What about hormones?
Hormones are complex, natural chemicals that affect a variety of bodily functions. Endocrine (hormone-producing organs) problems also have marked vocal effects, primarily by causing accumulation of fluid in the superficial layer of the lamina propria, altering the vibratory characteristics. Mild hypothyroidism typically causes a muffled sound, slight loss of range and vocal sluggishness. Similar findings may be seen in pregnancy, during use of oral contraceptives (in about 5% of women), for a few days prior to menses and at the time of ovulation. Premenstrual loss of vocal efficiency, endurance and range is also accompanied by a propensity for vocal fold hemorrhage which may alter the voice permanently. The use of some medications with hormonal activity can also permanently injure a voice. This is particularly true of substances that contain androgens (male hormones) as discussed above.
Does anxiety have anything to do with the voice?

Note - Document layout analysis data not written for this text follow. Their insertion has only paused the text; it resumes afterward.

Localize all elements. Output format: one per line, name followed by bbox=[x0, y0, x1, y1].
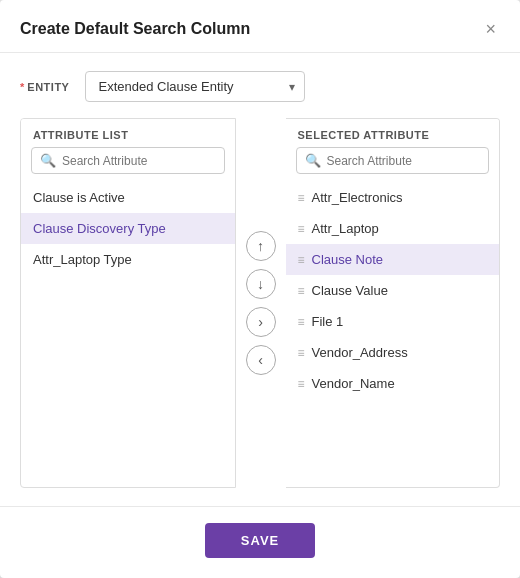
selected-attr-label: Clause Value bbox=[312, 283, 388, 298]
attribute-list-panel: ATTRIBUTE LIST 🔍 Clause is Active Clause… bbox=[20, 118, 236, 488]
attribute-list: Clause is Active Clause Discovery Type A… bbox=[21, 182, 235, 487]
selected-attr-vendor-address[interactable]: ≡ Vendor_Address bbox=[286, 337, 500, 368]
selected-attribute-search-box: 🔍 bbox=[296, 147, 490, 174]
attribute-list-search-input[interactable] bbox=[62, 154, 216, 168]
drag-handle-icon: ≡ bbox=[298, 377, 304, 391]
entity-row: * ENTITY Extended Clause Entity ▾ bbox=[20, 71, 500, 102]
drag-handle-icon: ≡ bbox=[298, 253, 304, 267]
attr-item-clause-discovery-type[interactable]: Clause Discovery Type bbox=[21, 213, 235, 244]
selected-attr-label: Attr_Laptop bbox=[312, 221, 379, 236]
attr-item-attr-laptop-type[interactable]: Attr_Laptop Type bbox=[21, 244, 235, 275]
drag-handle-icon: ≡ bbox=[298, 346, 304, 360]
attr-item-clause-is-active[interactable]: Clause is Active bbox=[21, 182, 235, 213]
selected-attr-vendor-name[interactable]: ≡ Vendor_Name bbox=[286, 368, 500, 399]
drag-handle-icon: ≡ bbox=[298, 284, 304, 298]
selected-attr-label: Vendor_Address bbox=[312, 345, 408, 360]
drag-handle-icon: ≡ bbox=[298, 315, 304, 329]
selected-attr-attr-electronics[interactable]: ≡ Attr_Electronics bbox=[286, 182, 500, 213]
move-left-button[interactable]: ‹ bbox=[246, 345, 276, 375]
entity-select[interactable]: Extended Clause Entity bbox=[85, 71, 305, 102]
modal-body: * ENTITY Extended Clause Entity ▾ ATTRIB… bbox=[0, 53, 520, 506]
modal-header: Create Default Search Column × bbox=[0, 0, 520, 53]
transfer-controls: ↑ ↓ › ‹ bbox=[236, 118, 286, 488]
search-icon-right: 🔍 bbox=[305, 153, 321, 168]
selected-attribute-panel: SELECTED ATTRIBUTE 🔍 ≡ Attr_Electronics … bbox=[286, 118, 501, 488]
close-button[interactable]: × bbox=[481, 18, 500, 40]
attribute-list-header: ATTRIBUTE LIST bbox=[21, 119, 235, 147]
selected-attr-label: Vendor_Name bbox=[312, 376, 395, 391]
selected-attr-label: Clause Note bbox=[312, 252, 384, 267]
selected-attr-file-1[interactable]: ≡ File 1 bbox=[286, 306, 500, 337]
attribute-list-search-box: 🔍 bbox=[31, 147, 225, 174]
drag-handle-icon: ≡ bbox=[298, 222, 304, 236]
selected-attr-label: Attr_Electronics bbox=[312, 190, 403, 205]
drag-handle-icon: ≡ bbox=[298, 191, 304, 205]
entity-select-wrapper: Extended Clause Entity ▾ bbox=[85, 71, 305, 102]
selected-attr-attr-laptop[interactable]: ≡ Attr_Laptop bbox=[286, 213, 500, 244]
move-up-button[interactable]: ↑ bbox=[246, 231, 276, 261]
selected-attribute-header: SELECTED ATTRIBUTE bbox=[286, 119, 500, 147]
entity-label: ENTITY bbox=[27, 81, 69, 93]
selected-attr-label: File 1 bbox=[312, 314, 344, 329]
search-icon: 🔍 bbox=[40, 153, 56, 168]
selected-attr-clause-note[interactable]: ≡ Clause Note bbox=[286, 244, 500, 275]
modal-title: Create Default Search Column bbox=[20, 20, 250, 38]
modal-footer: SAVE bbox=[0, 506, 520, 578]
selected-attr-clause-value[interactable]: ≡ Clause Value bbox=[286, 275, 500, 306]
columns-layout: ATTRIBUTE LIST 🔍 Clause is Active Clause… bbox=[20, 118, 500, 488]
selected-attribute-list: ≡ Attr_Electronics ≡ Attr_Laptop ≡ Claus… bbox=[286, 182, 500, 487]
selected-attribute-search-input[interactable] bbox=[327, 154, 481, 168]
save-button[interactable]: SAVE bbox=[205, 523, 315, 558]
move-down-button[interactable]: ↓ bbox=[246, 269, 276, 299]
move-right-button[interactable]: › bbox=[246, 307, 276, 337]
modal: Create Default Search Column × * ENTITY … bbox=[0, 0, 520, 578]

When the principal cause of vocal dysfunction is anxiety, the physician can often accomplish much by assuring the patient that no organic (physical) difficulty is present and by stating the diagnosis of anxiety reaction. The patient should be counseled that anxiety-related voice disturbances are common, and that recognition of anxiety as the principal problem frequently allows the disorder to be overcome. Tranquilizers and sedatives are rarely necessary and are undesirable because they may interfere with fine motor control, affecting voice adversely. Recently, Beta-adrenergic blocking agents such as propranolol hydrochloride (eg, Inderal) have achieved some popularity in the treatment of pre-performance anxiety in singers and instrumentalists. Beta-blockers should not be used routinely for voice disorders and pre-performance anxiety. They have significant effects on the cardiovascular system and many potential complications, including hypotension, thrombocytopenic purpura, mental depression, agranulocytosis, laryngospasm with respiratory distress, and bronchospasm. In addition, their efficacy is controversial. If anxiety or other psychological factors are an important cause of a voice disorder, their treatment by a psychologist or psychiatrist with special interest and training in voice problems is extremely helpful. This therapy should occur in conjunction with voice therapy.